[ACTIVITY]
The entries that follow should be repeated exactly, with no pictures kept.

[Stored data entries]

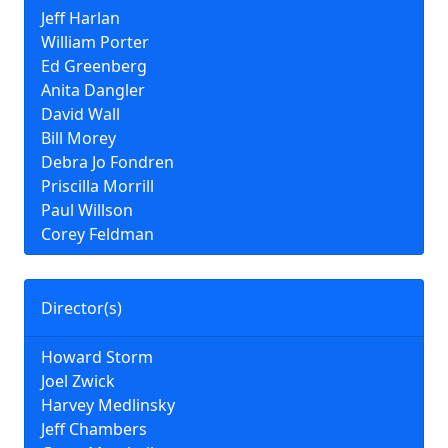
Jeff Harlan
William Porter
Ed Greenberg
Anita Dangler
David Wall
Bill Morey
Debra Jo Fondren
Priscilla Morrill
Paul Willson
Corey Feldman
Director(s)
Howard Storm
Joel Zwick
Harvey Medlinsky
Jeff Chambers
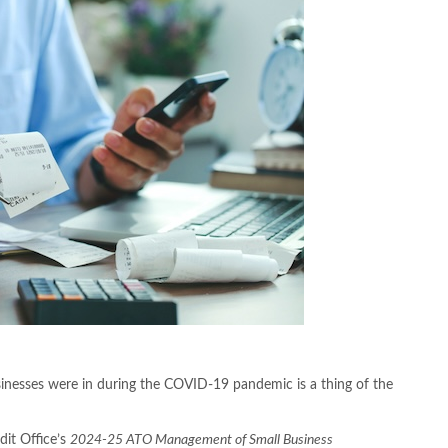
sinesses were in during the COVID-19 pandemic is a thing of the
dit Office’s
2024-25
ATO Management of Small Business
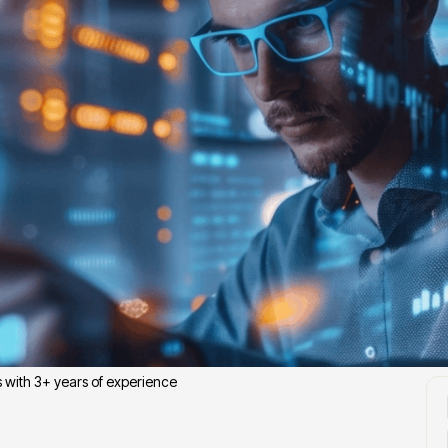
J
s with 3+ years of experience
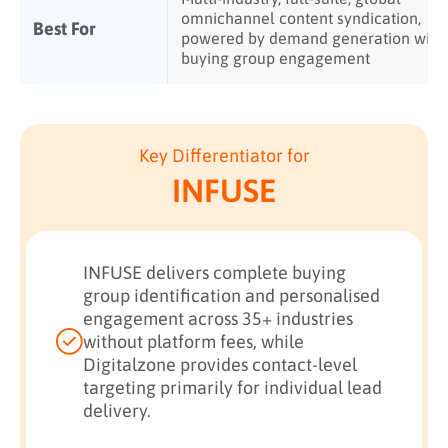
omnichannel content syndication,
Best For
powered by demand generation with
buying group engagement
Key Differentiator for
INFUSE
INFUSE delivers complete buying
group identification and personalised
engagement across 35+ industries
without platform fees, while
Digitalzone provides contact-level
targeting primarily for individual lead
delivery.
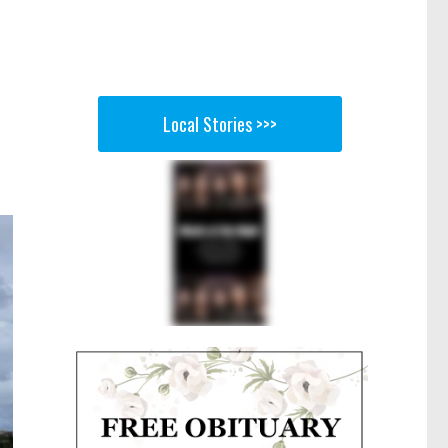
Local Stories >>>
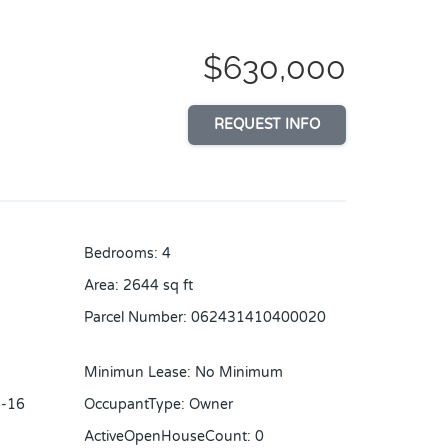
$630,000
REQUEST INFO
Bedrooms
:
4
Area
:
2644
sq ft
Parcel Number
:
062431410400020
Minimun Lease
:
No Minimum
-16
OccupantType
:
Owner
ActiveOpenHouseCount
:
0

[TASK RESULT]
Jeff Harlan
William Porter
Ed Greenberg
Anita Dangler
David Wall
Bill Morey
Debra Jo Fondren
Priscilla Morrill
Paul Willson
Corey Feldman
Director(s)
Howard Storm
Joel Zwick
Harvey Medlinsky
Jeff Chambers
sinesses were in during the COVID-19 pandemic is a thing of the
dit Office’s
2024-25
ATO Management of Small Business
J
s with 3+ years of experience
omnichannel content syndication,
Best For
powered by demand generation with
buying group engagement
Key Differentiator for
INFUSE
INFUSE delivers complete buying
group identification and personalised
engagement across 35+ industries
without platform fees, while
Digitalzone provides contact-level
targeting primarily for individual lead
delivery.
Local Stories >>>
$630,000
REQUEST INFO
Bedrooms
:
4
Area
:
2644
sq ft
Parcel Number
:
062431410400020
Minimun Lease
:
No Minimum
-16
OccupantType
:
Owner
ActiveOpenHouseCount
:
0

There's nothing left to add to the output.